Jadi, mengapa mengirim pesawat tanpa awak untuk mempelajari atmosfer Titan?
“Titan adalah tempat terbaik untuk menerbangkan pesawat terbang di seluruh tata surya. Kita bisa pergi kapan dan ke mana pun kita mau, "kata Barnes, menambahkan bahwa bila dibandingkan dengan Bumi, ada empat kali lebih banyak udara dan tujuh kali lebih sedikit gravitasi di Titan. "Balon terjebak di angin."
Menurut artikel:
“Sebuah balon yang diterbangkan terutama oleh angin zonal dekat khatulistiwa tidak akan memiliki mekanisme untuk melakukan perjalanan ke daerah kutub untuk mengamati danau dan proses garis pantai. Bahkan jika mungkin untuk sampai di sana, tidak jelas apakah akan diinginkan untuk mengirim balon ke kutub di mana aktivitas meteorologi paling ganas Titan terjadi. AVIATR keduanya dapat terbang ke kutub dan cukup kuat untuk bertahan hidup di sana. "
Ada juga masalah ini: Kekurangan plutonium-238.
“Peluruhan radioaktif dari plutonium-238 memberikan panas yang memberi daya pada RTG, yang dapat memberi daya pada pesawat ruang angkasa di mana ada sinar matahari yang tidak cukup untuk dioperasikan oleh panel surya.

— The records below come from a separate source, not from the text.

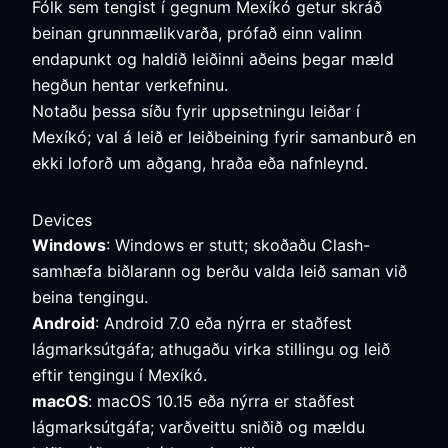
Fólk sem tengist í gegnum Mexíkó getur skráð
beinan grunnmælikvarða, prófað einn valinn
endapunkt og haldið leiðinni aðeins þegar mæld
hegðun hentar verkefninu.
Notaðu þessa síðu fyrir uppsetningu leiðar í
Mexíkó; val á leið er leiðbeining fyrir samanburð en
ekki loforð um aðgang, hraða eða nafnleynd.
Devices
Windows
: Windows er stutt; skoðaðu Clash-
samhæfa biðlarann og berðu valda leið saman við
beina tengingu.
Android
: Android 7.0 eða nýrra er staðfest
lágmarksútgáfa; athugaðu virka stillingu og leið
eftir tengingu í Mexíkó.
macOS
: macOS 10.15 eða nýrra er staðfest
lágmarksútgáfa; varðveittu sniðið og mældu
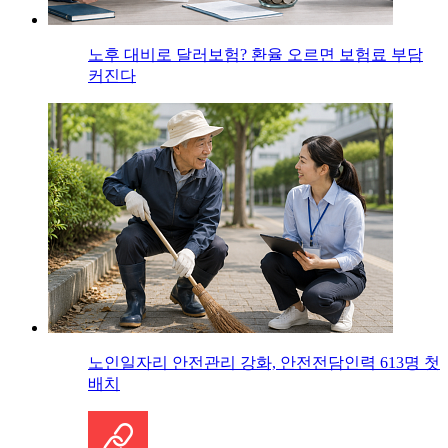
노후 대비로 달러보험? 환율 오르면 보험료 부담
커진다
노인일자리 안전관리 강화, 안전전담인력 613명 첫
배치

NASA saat ini berinvestasi dalam RTG jenis baru, yang disebut ASRG, ”kata artikel itu. “Balon udara panas tradisional tidak akan bekerja di Titan dengan ASRG karena produksi panasnya yang lebih rendah. Sebaliknya, misi AVIATR diaktifkan secara khusus dengan menggunakan ASRG. Kepadatan daya (dalam Watt per kilogram) dan umur panjang ASRG memungkinkan pesawat bertenaga listrik untuk terbang di Titan. "
Sebuah pesawat juga bisa menemukan tempat pendaratan potensial untuk eksplorasi di masa depan. Dan, "karena kami terbang, kami terbang ke barat sepanjang waktu sehingga kami bisa tetap berada di sisi hari Titan," kata Barnes.
Siang hari itu juga akan membantu AVIATR mengumpulkan data fotografi selama perjalanannya dan, menurut Barnes, ketika tiba saatnya untuk menautkan informasi itu, pesawat akan menghemat energi dengan meluncur di udara.
"Dan dengan melakukan itu, kita juga bisa mencicipi sekelompok rentang ketinggian," kata Barnes. "Kami mengambil sampel sepanjang waktu."
Rencana itu tampaknya cukup menarik, tetapi akan cukup lama sebelum data dari calon misi akan kembali ke Bumi. Jika rencana itu diterima (paling awal tahun 2020), proyek itu masih harus dibangun, maka setelah selesai akan butuh 7 1/2 tahun untuk mencapai Titan. Sesampai di sana, misi akan memakan waktu sekitar satu tahun Bumi nominal untuk dipelajari.
"Saya sekarang menyadari bahwa ini adalah proyek sepanjang karier," kata Barnes kepada Space Magazine. "Rencana pada titik ini adalah untuk menjaga ini di garis depan pikiran orang dan mengambil ide baru apa pun yang orang sarankan dan mencoba untuk meningkatkan prospeknya untuk seleksi.
Untuk melihat proposal lengkap, yang diterbitkan dalam Eksperimental Astronomi, buka di sini.